The Semantic web: is it, or isn’t it?

The Semantic web: is it, or isn’t it?

Cropped version of Noam chomsky.jpg.

Noam Chomsky (Wikipedia)

Noam Chomsky’s entire structure of Transformational Grammar came crashing down when I read Lectures in Government and Binding. To be quite honest, I doubt many people have actually read it. Compared to the breezy text of his original Transformational Grammar papers, Lectures in Government and Binding was as dense as mud, and no more appetising.

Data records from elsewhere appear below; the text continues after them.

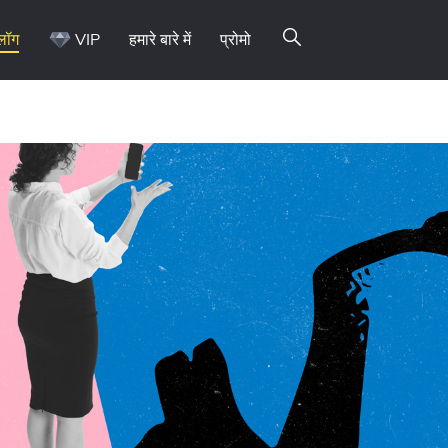
्लॉग
VIP
हमारे बारे में
प्रोमो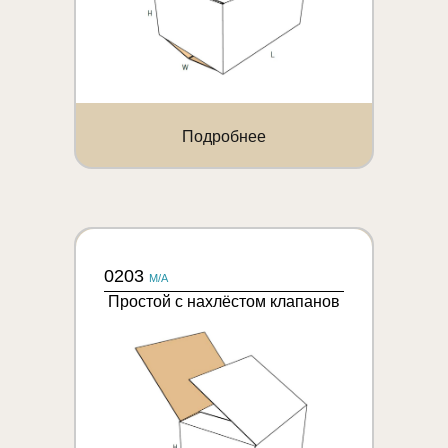
Подробнее
0203
M/A
Простой с нахлёстом клапанов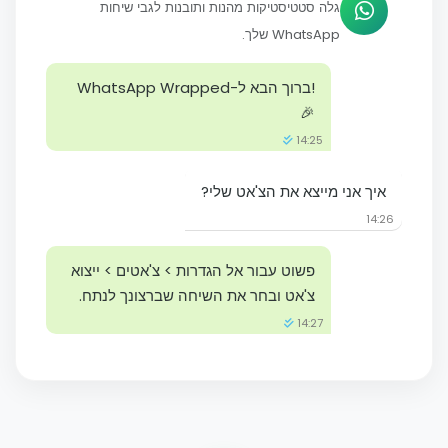
גלה סטטיסטיקות מהנות ותובנות לגבי שיחות
WhatsApp שלך.
!ברוך הבא ל-WhatsApp Wrapped
🎉
14:25
איך אני מייצא את הצ'אט שלי?
14:26
פשוט עבור אל הגדרות > צ'אטים > ייצוא
צ'אט ובחר את השיחה שברצונך לנתח.
14:27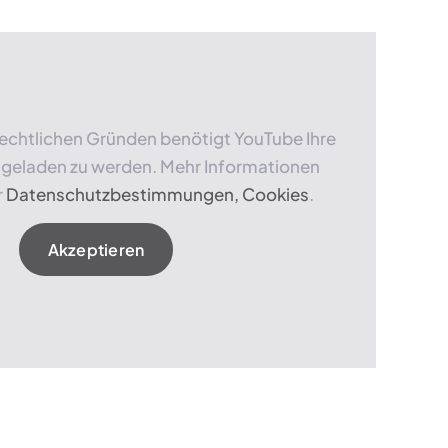
echtlichen Gründen benötigt YouTube Ihre
 geladen zu werden. Mehr Informationen
r
Datenschutzbestimmungen, Cookies
.
Akzeptieren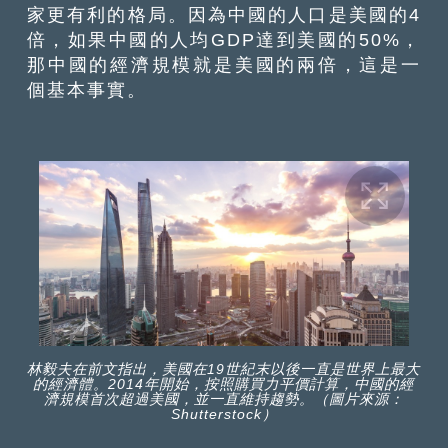
家更有利的格局。因為中國的人口是美國的4
倍，如果中國的人均GDP達到美國的50%，
那中國的經濟規模就是美國的兩倍，這是一
個基本事實。
林毅夫在前文指出，美國在19世紀末以後一直是世界上最大
的經濟體。2014年開始，按照購買力平價計算，中國的經
濟規模首次超過美國，並一直維持趨勢。（圖片來源：
Shutterstock）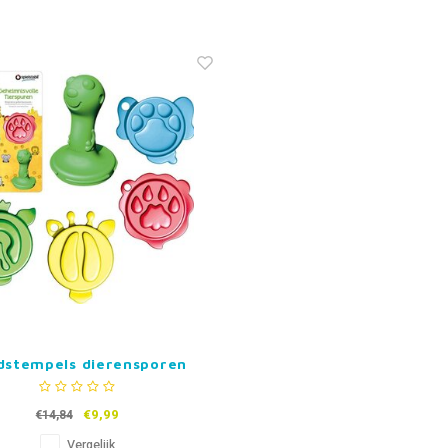
dstempels dierensporen
€9,99
€14,84
Vergelijk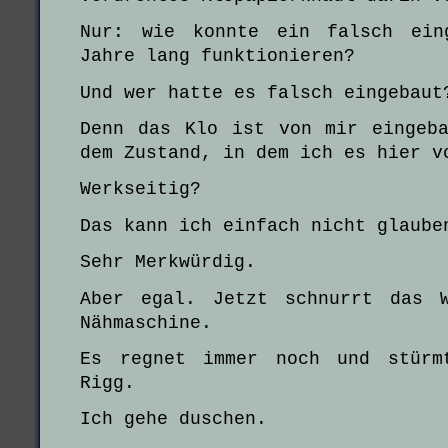
Nur: wie konnte ein falsch ein
Jahre lang funktionieren?
Und wer hatte es falsch eingebaut
Denn das Klo ist von mir eingeb
dem Zustand, in dem ich es hier v
Werkseitig?
Das kann ich einfach nicht glaube
Sehr Merkwürdig.
Aber egal. Jetzt schnurrt das 
Nähmaschine.
Es regnet immer noch und stürm
Rigg.
Ich gehe duschen.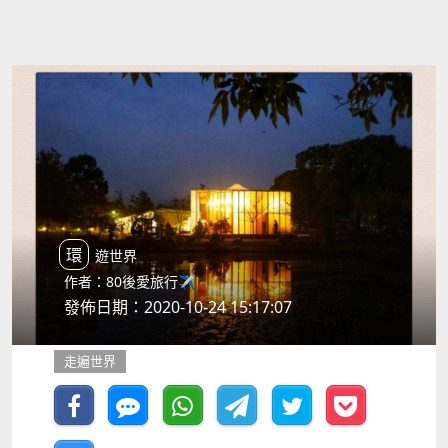
環遊世界
作者：80後愛旅行✈️
發佈日期：2020-10-24 15:17:07
走遍世界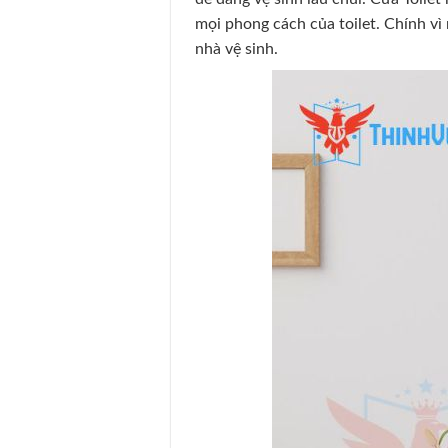
mọi phong cách của toilet. Chính 
nhà vệ sinh.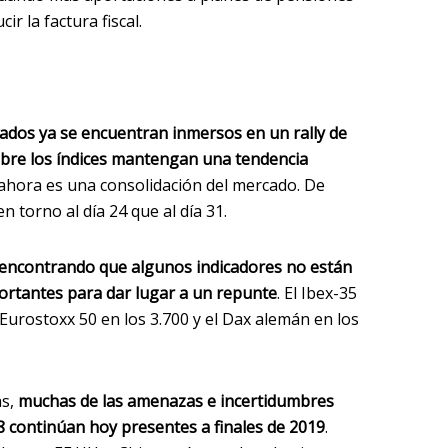
ir la factura fiscal.
ados ya se encuentran inmersos en un rally de
mbre los índices mantengan una tendencia
a ahora es una consolidación del mercado. De
n torno al día 24 que al día 31.
encontrando que algunos indicadores no están
ortantes para dar lugar a un repunte
. El Ibex-35
 Eurostoxx 50 en los 3.700 y el Dax alemán en los
as,
muchas de las amenazas e incertidumbres
 continúan hoy presentes a finales de 2019
.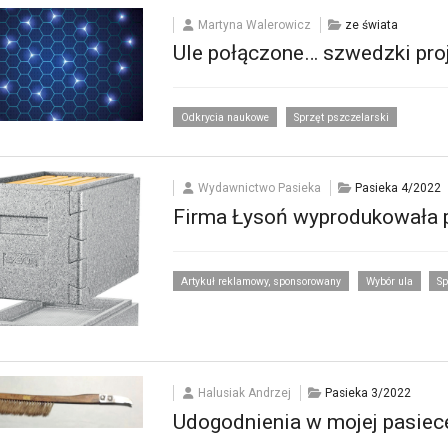
Martyna Walerowicz
ze świata
Ule połączone… szwedzki pro
Odkrycia naukowe
Sprzęt pszczelarski
Wydawnictwo Pasieka
Pasieka 4/2022
Firma Łysoń wyprodukowała p
Artykuł reklamowy, sponsorowany
Wybór ula
Sp
Halusiak Andrzej
Pasieka 3/2022
Udogodnienia w mojej pasiec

What shattered the illusion for me was that, once I had worked out what was actually being presented, it became clear that the endless increase in complexity which had robbed Transformational Grammar of its prescriptive power was being side-stepped by proposing a putative ‘move-alpha’, which would sort out all the problems, and, as importantly, semantics only came into a sentence very late in its proposed construction in the mind. In other words, Chomsky was suggesting that we start talking, and only decide that we want to say something, and what it is, after the sentence has begun.
Of course, we all do have experience doing that. But any kind of rational discourse would become impossible if that really were all there was to it.
If you’re wondering where this is going, let me explain. The origins of Transformational Grammar, although they are now part of mainstream linguistics, were in the development of machine language and computer interpreting of human discourse. Chomsky never really got anywhere with turning his transformational grammar into anything that was useful to a computer. In fact, a computer is much more adept than a human at retaining every single inflection of every single word in a language, and so its need for transformational rather than traditional grammar is intrinsically less.
However, despite all that, computer semantics remains a holy grail for the IT community.
If you have ever tried getting something translated by Google, Babelfish or others, and you actually know how to read the language it was translated into, you will already be aware of how miserably useless machine translation is. If you don’t speak any foreign languages, and are an ardent technology fan, you are probably already getting ready to write a comment saying that computer translation is the future. Please feel free to write the comment, but please also accept that to speakers of more than one language, the current results in online translation are simply ludicrous.
Web 3.0, which is an idea which has been around almost ten years, is about a world wide web which is tagged and interpreted along semantic grounds. In other words, the Semantic Google of the future will be able to search out for you not merely pages that contain words you are interested in, but will refine them based on the meaning you actually want to find.
For example, if you type ‘Octavius spider Roman’ into Google, it will currently find first a pen by MontBlanc, then an article about Spider Man, then a forum post by someone who styles himself Gaius Octavius, and only then some Wikipedia disambiguation. It is quite a long way down the page that we find an article about Octavian the Roman Emperor, even though if you merely typed in Octavius, it would take you straight to the relevant article. The reason is that Google doesn’t understand that, if you put Octavius and Roman together, you are almost certainly looking for the first Roman emperor, even if there is a character called Octavius in Spiderman. As a semantic being, you, a knowledgeable human would have put that together in an instant, and you might then have wondered what my interest in spiders was in the context of the first Roman emperor. Google, though, which works only on probabilities based on web-linking, has no such insights.
A semantic based web would, we hope, get you there immediately.
So much for the theory. I’m writing this article with the help of a plugin called Zemanta, which is aiming to be one of the harbingers of Web 3.0 by searching out links for me connected to what I’m writing about, rather than just the words I’m using. It’s good, in parts. Aside from the fact that it doesn’t seem to be able to process more text than the first paragraph, it works with more or less the same amount of effectiveness as Google. True, it did find for me a variety of articles on the semantic web, and on Chomsky, but Google would have done the same thing, though it might have found different articles. The team behind Zemanta are more selective than Google anyway, and there seems to be some genuine desire to exclude web-aggregators and other anti-semantic net-entities. Still, that isn’t quite enough to make a summer.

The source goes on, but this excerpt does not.